Milton's 1673 Poems
Milton's 1673 Poems, formally titled Poems etc. on several occasions by Mr John Milton, both English and Latin, composed at several times, etc. is a volume of poetry by John Milton; it also includes a tract on education. The facsimile of the title page shows that the book was published by Thomas Dring of London.
The 1673 book includes all the poems in Milton's 1645 Poems, though not the prefatory material. In addition it includes a few poems written before 1645 but not published in the earlier book, and a number of poems written after 1645. The tract on education is the same as in the 1645 book (Revard, 2009,[1] p. 284ff).

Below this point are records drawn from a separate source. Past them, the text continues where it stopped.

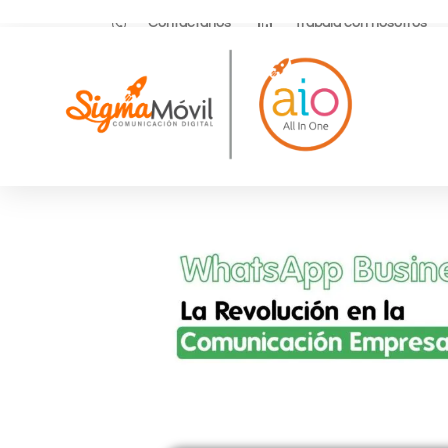
Contáctanos
Trabaja con nosotros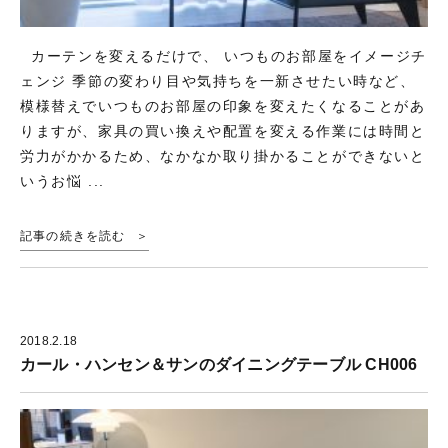
カーテンを変えるだけで、 いつものお部屋をイメージチ
ェンジ 季節の変わり目や気持ちを一新させたい時など、
模様替えでいつものお部屋の印象を変えたくなることがあ
りますが、家具の買い換えや配置を変える作業には時間と
労力がかかるため、なかなか取り掛かることができないと
いうお悩 ...
記事の続きを読む
2018.2.18
カール・ハンセン＆サンのダイニングテーブル CH006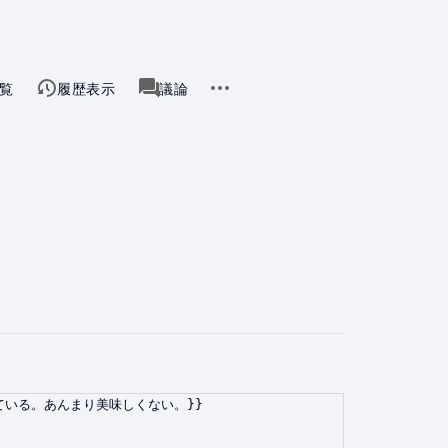
共有
その他の操作
覧
ースを閲覧
履歴表示
ページ
議論
associated-pages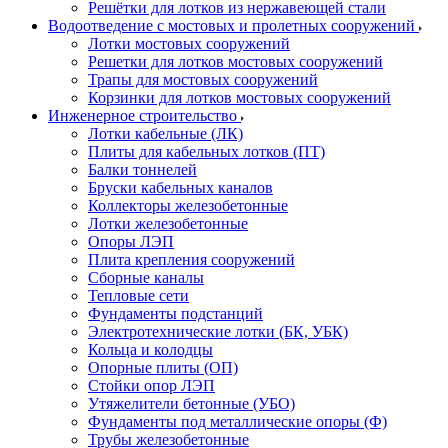
Решётки для лотков из нержавеющей стали
Водоотведение с мостовых и пролетных сооружений
Лотки мостовых сооружений
Решетки для лотков мостовых сооружений
Трапы для мостовых сооружений
Корзинки для лотков мостовых сооружений
Инженерное строительство
Лотки кабельные (ЛК)
Плиты для кабельных лотков (ПТ)
Балки тоннелей
Бруски кабельных каналов
Коллекторы железобетонные
Лотки железобетонные
Опоры ЛЭП
Плита крепления сооружений
Сборные каналы
Тепловые сети
Фундаменты подстанций
Электротехнические лотки (БК, УБК)
Кольца и колодцы
Опорные плиты (ОП)
Стойки опор ЛЭП
Утяжелители бетонные (УБО)
Фундаменты под металлические опоры (Ф)
Трубы железобетонные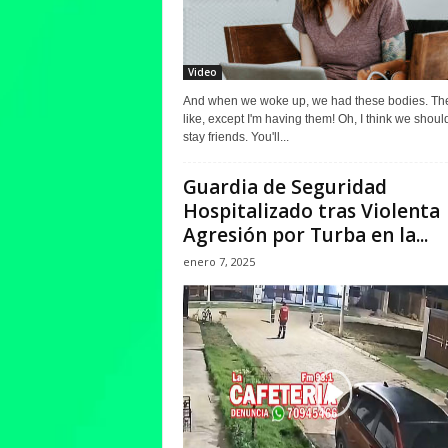
Video
And when we woke up, we had these bodies. The
like, except I'm having them! Oh, I think we should
stay friends. You'll...
Guardia de Seguridad
Hospitalizado tras Violenta
Agresión por Turba en la...
enero 7, 2025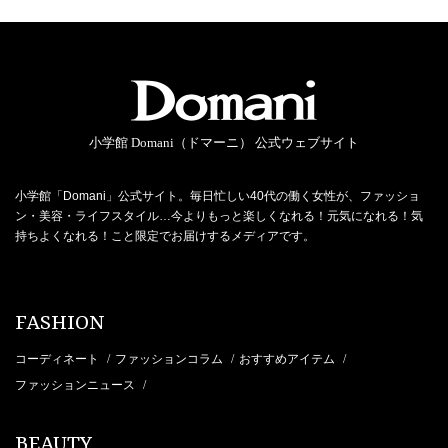
小学館 Domani（ドマーニ） 公式ウェブサイト
小学館「Domani」公式サイト。毎日忙しい40代の働く女性が、ファッショ
ン・美容・ライフスタイル…今よりもっと楽しくなれる！元気になれる！気
持ちよくなれる！こと限定でお届けするメディアです。
FASHION
コーディネート
ファッションコラム
おすすめアイテム
/
/
/
ファッションニュース
/
BEAUTY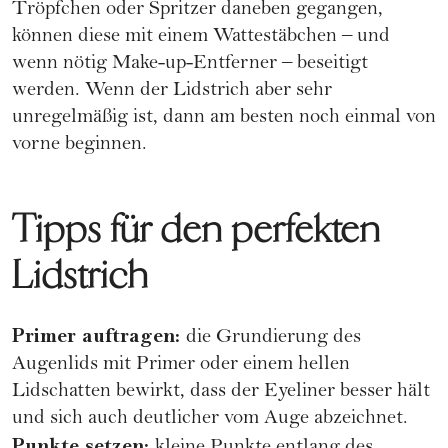
Tröpfchen oder Spritzer daneben gegangen,
können diese mit einem Wattestäbchen – und
wenn nötig Make-up-Entferner – beseitigt
werden. Wenn der Lidstrich aber sehr
unregelmäßig ist, dann am besten noch einmal von
vorne beginnen.
Tipps für den perfekten
Lidstrich
Primer auftragen:
die Grundierung des
Augenlids mit
Primer
oder einem hellen
Lidschatten bewirkt, dass der Eyeliner besser hält
und sich auch deutlicher vom Auge abzeichnet.
Punkte setzen: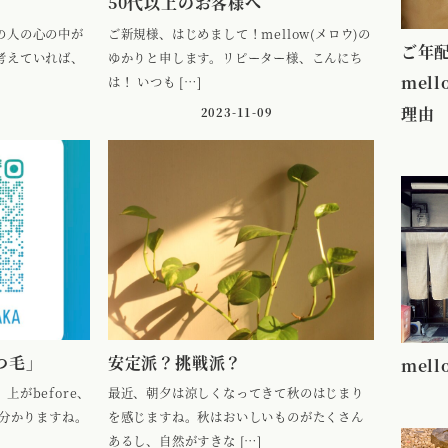
50代以上のお客様へ
の人の心の中が
ご新規様、はじめまして！mellow(メロウ)の
ご年
考えていれば、
ゆかりと申します。リピーター様、こんにち
mel
は！ いつも […]
理由
2023-11-09
つ毛」
安定派？挑戦派？
mel
上がbefore、
最近、朝夕は涼しくなってきて秋のはじまり
も分かりますね。
を感じますね。秋はおいしいものがたくさん
あるし、自然がすきな […]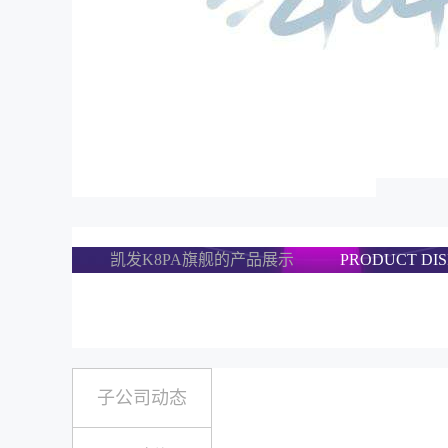
凯发K8PA旗舰的产品展示
PRODUCT DI
子公司动态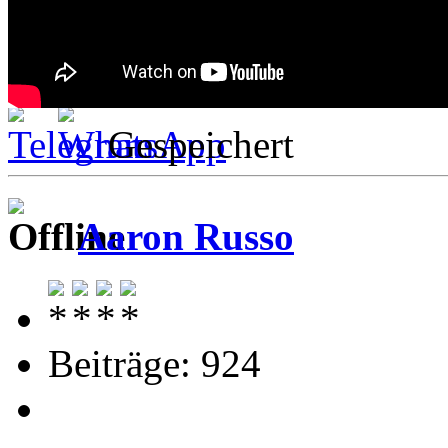
Gespeichert
Aaron Russo
Beiträge: 924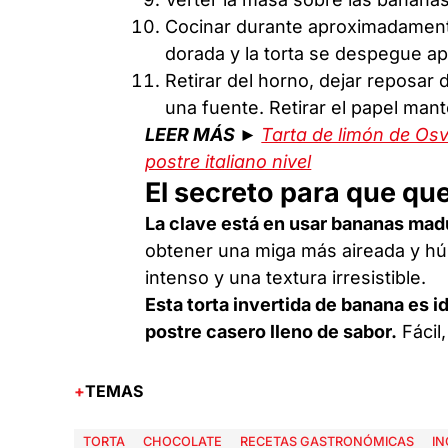
Cocinar durante aproximadamente
dorada y la torta se despegue a
Retirar del horno, dejar reposa
una fuente. Retirar el papel man
LEER MÁS ►
Tarta de limón de Os
postre italiano nivel
El secreto para que qu
La clave está en usar bananas madu
obtener una miga más aireada y hú
intenso y una textura irresistible.
Esta torta invertida de banana es 
postre casero lleno de sabor.
Fácil,
TEMAS
TORTA
CHOCOLATE
RECETAS GASTRONÓMICAS
IN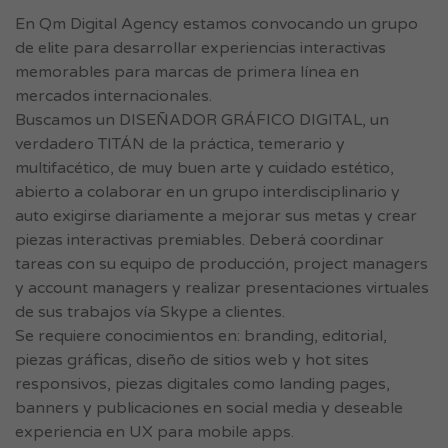
En Qm Digital Agency estamos convocando un grupo
de elite para desarrollar experiencias interactivas
memorables para marcas de primera línea en
mercados internacionales.
Buscamos un DISEÑADOR GRÁFICO DIGITAL, un
verdadero TITÁN de la práctica, temerario y
multifacético, de muy buen arte y cuidado estético,
abierto a colaborar en un grupo interdisciplinario y
auto exigirse diariamente a mejorar sus metas y crear
piezas interactivas premiables. Deberá coordinar
tareas con su equipo de producción, project managers
y account managers y realizar presentaciones virtuales
de sus trabajos vía Skype a clientes.
Se requiere conocimientos en: branding, editorial,
piezas gráficas, diseño de sitios web y hot sites
responsivos, piezas digitales como landing pages,
banners y publicaciones en social media y deseable
experiencia en UX para mobile apps.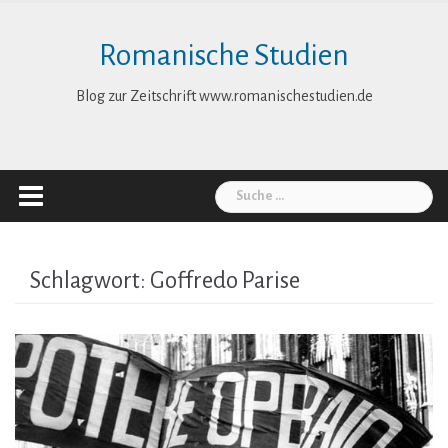
Skip
to
Romanische Studien
content
Blog zur Zeitschrift www.romanischestudien.de
Suche
nach:
Schlagwort:
Goffredo Parise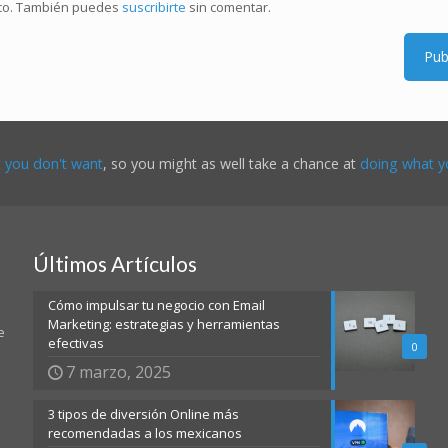
ico. También puedes
suscribirte
sin comentar.
t you don't want
, so you might as well take a chance at
doing what y
Últimos Artículos
Cómo impulsar tu negocio con Email
Marketing: estrategias y herramientas
e
efectivas
0
7 marzo, 2025
3 tipos de diversión Online más
recomendadas a los mexicanos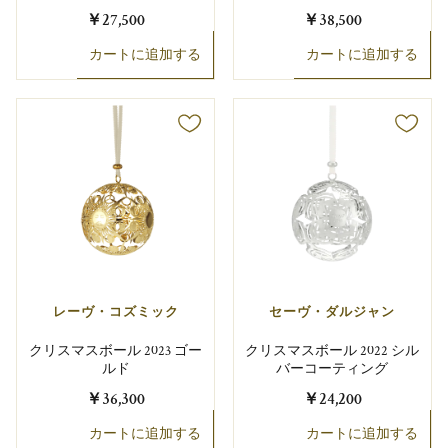
￥27,500
￥38,500
カートに追加する
カートに追加する
レーヴ・コズミック
セーヴ・ダルジャン
クリスマスボール 2023 ゴー
クリスマスボール 2022 シル
ルド
バーコーティング
￥36,300
￥24,200
カートに追加する
カートに追加する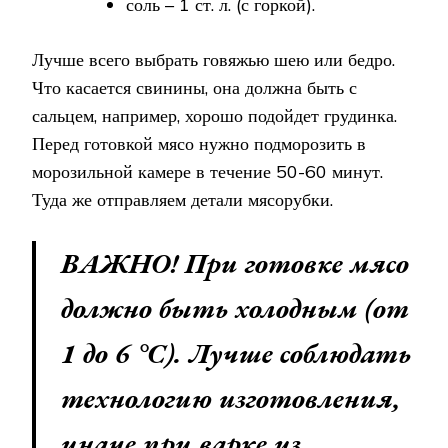
соль – 1 ст. л. (с горкой).
Лучше всего выбрать говяжью шею или бедро.
Что касается свинины, она должна быть с
сальцем, например, хорошо подойдет грудинка.
Перед готовкой мясо нужно подморозить в
морозильной камере в течение 50-60 минут.
Туда же отправляем детали мясорубки.
ВАЖНО! При готовке мясо
должно быть холодным (от
1 до 6 °С). Лучше соблюдать
технологию изготовления,
иначе при варке из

According to the list published by Dartmouth College, poems included in the 1673 book but not in the 1645 book are:
- On the Death of a Fair Infant Dying of a Cough
- Sonnets
- The Fifth Ode of Horace. Book 1
- At a Vacation Exercise
- On the New Forcers of Conscience
- Psalm Translations
- Apologus de Rustico & Hero
- In Effigiei Ejus Sculptorem
- Ad Joannem Roüsium
The sonnets included are usually referred to as numbers 11, 12, 13, 14, 18, 19, 20, 21 and 23, according to the numbering Milton gave them in his autograph notebook referred to as the "Trinity Manuscript" (see Revard, 2009, p. 543), from its location in the Wren Library of Trinity College, Cambridge. In the printed edition, however, they are numbered sequentially. Thus, for example, the famous sonnet that begins When I Consider How My Light is Spent, usually (though inauthentically) referred to as On his blindness, is numbered 19 by Milton but 16 in the printed edition (see Revard, 2009, p. 569).